そんなこんなで最初の2つは、飲み込んで噛み砕いて、というのは最初から半ば放棄して、見える断片を何とか楽しめればよいというスタンスでした。「ラプソディ」はラフマニノフの甘〜い「パガニーニの主題による狂詩曲(ラプソディ)」に振りを付けたもので、オケピット真ん中にグランドピアノが入っていたのがたいへん窮屈そうでした。メインキャストはプリンシパルのセルゲイ・ポルーニンとラウラ・モレーラ。先日「白鳥の湖」でチェ・ユフィと一緒にパ・ド・トロワを踊っていたのを見ています。基本、王子様とお姫様のような振り付けでしたが、あまり息が合ってなかったような。二人とも、ソロで踊っているときのほうが断然活き活きとしていました。ポルーニンは後半の連続ハイジャンプで拍手喝采を浴び、カーテンコールでもダントツ一番人気でした。舞台が進むに従って両腕の筋肉がどんどん赤くなっていき、ダンサーの過酷な稼業をかいま見ました。

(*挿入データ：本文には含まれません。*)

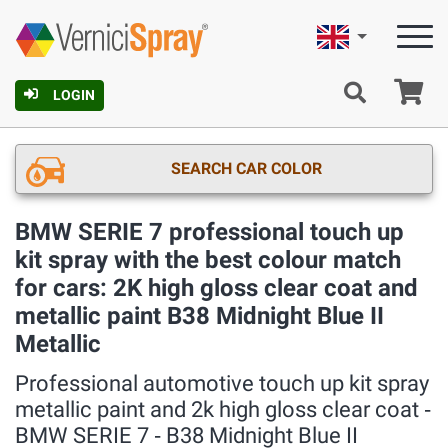
English
Ca
LOGIN
SEARCH CAR COLOR
BMW SERIE 7 professional touch up
kit spray with the best colour match
for cars: 2K high gloss clear coat and
metallic paint B38 Midnight Blue II
Metallic
Professional automotive touch up kit spray
metallic paint and 2k high gloss clear coat ‐
BMW SERIE 7 ‐ B38 Midnight Blue II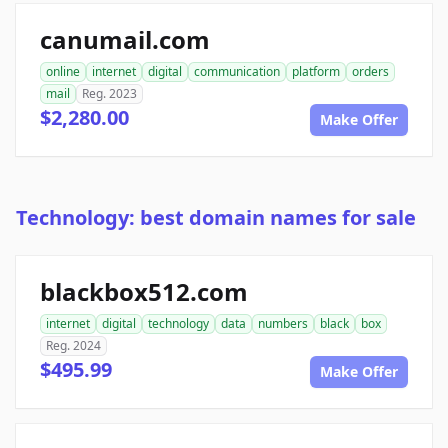
canumail.com
online
internet
digital
communication
platform
orders
mail
Reg. 2023
$2,280.00
Make Offer
Technology: best domain names for sale
blackbox512.com
internet
digital
technology
data
numbers
black
box
Reg. 2024
$495.99
Make Offer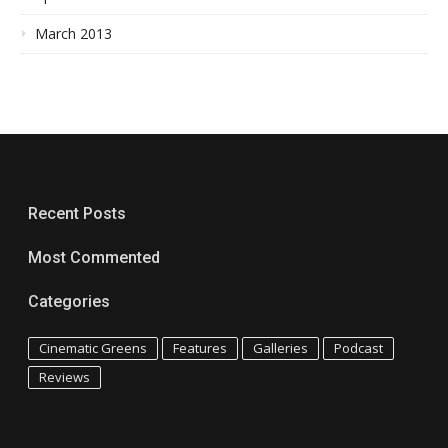
March 2013
Recent Posts
Most Commented
Categories
Cinematic Greens
Features
Galleries
Podcast
Reviews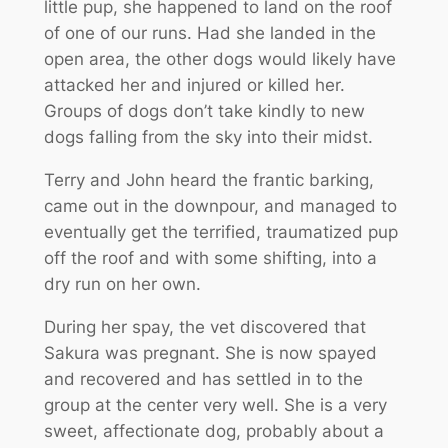
little pup, she happened to land on the roof
of one of our runs. Had she landed in the
open area, the other dogs would likely have
attacked her and injured or killed her.
Groups of dogs don’t take kindly to new
dogs falling from the sky into their midst.
Terry and John heard the frantic barking,
came out in the downpour, and managed to
eventually get the terrified, traumatized pup
off the roof and with some shifting, into a
dry run on her own.
During her spay, the vet discovered that
Sakura was pregnant. She is now spayed
and recovered and has settled in to the
group at the center very well. She is a very
sweet, affectionate dog, probably about a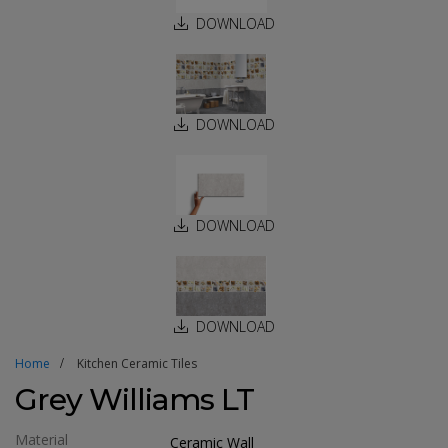
DOWNLOAD
DOWNLOAD
DOWNLOAD
DOWNLOAD
Home
Kitchen Ceramic Tiles
Grey Williams LT
Material
Ceramic Wall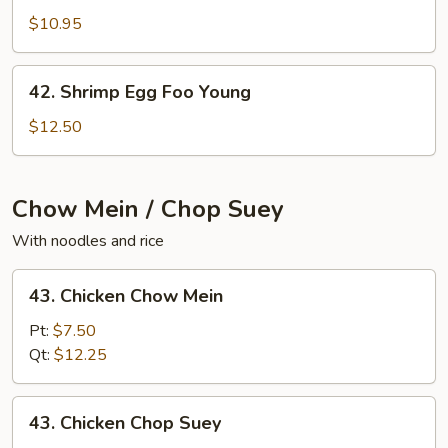
Egg
$10.95
Foo
Young
42.
42. Shrimp Egg Foo Young
Shrimp
Egg
$12.50
Foo
Young
Chow Mein / Chop Suey
With noodles and rice
43.
43. Chicken Chow Mein
Chicken
Chow
Pt:
$7.50
Mein
Qt:
$12.25
43.
43. Chicken Chop Suey
Chicken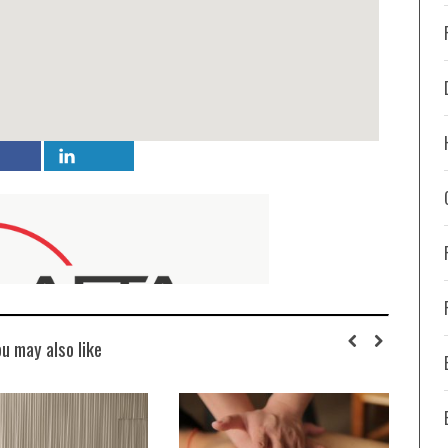
ou may also like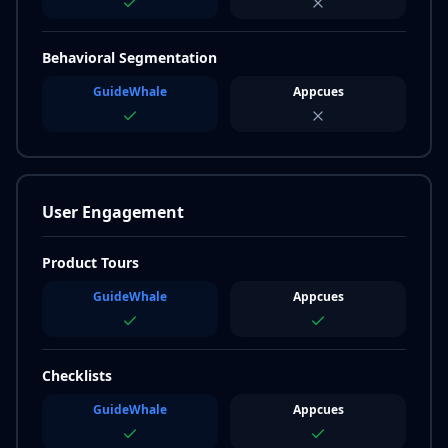
Behavioral Segmentation
GuideWhale
Appcues
User Engagement
Product Tours
GuideWhale
Appcues
Checklists
GuideWhale
Appcues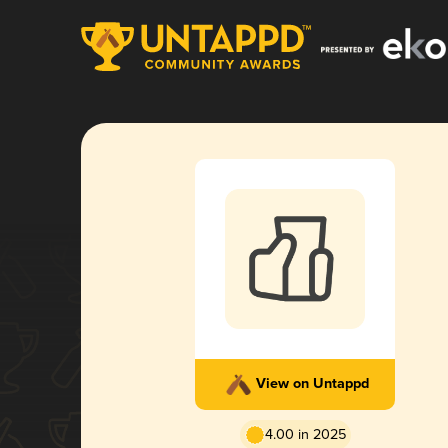
View on Untappd
4.00 in 2025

次の「センソリウム」の音楽はドビュッシーの前奏曲集で、以下の7曲が使用されています。ピアノと書いていないのは全てコリン・マシューズ編曲の管弦楽版です。

1. 「霧」第2巻1
2. 「枯葉」第2巻2(ピアノ)
3. 「野を渡る風」第1巻3
4. 「カノープ」第2巻10
5. 「交代する三度」第2巻11
6. 「雪の上の足跡」第1巻6(ピアノ)
7. 「夕べの大気に漂う音と香り」第1巻4

ラプソディよりさらにストーリー性のない、抽象画を見ているような雰囲気。遠くから見ていると誰が誰だかよくわからない。せっかくヌニェスがでているのに、彼女の踊りがほとんど見えません(泣)。全体的には普通のクラシックバレエとは異質な、もっとフィジカルに訴えるような踊りでした。受粉をイメージさせ、セクシャルな暗喩を私は多少感じました。ぐでーと退屈していた娘に感想を聞いたら「うーん、でもイモ虫みたいで面白かった」。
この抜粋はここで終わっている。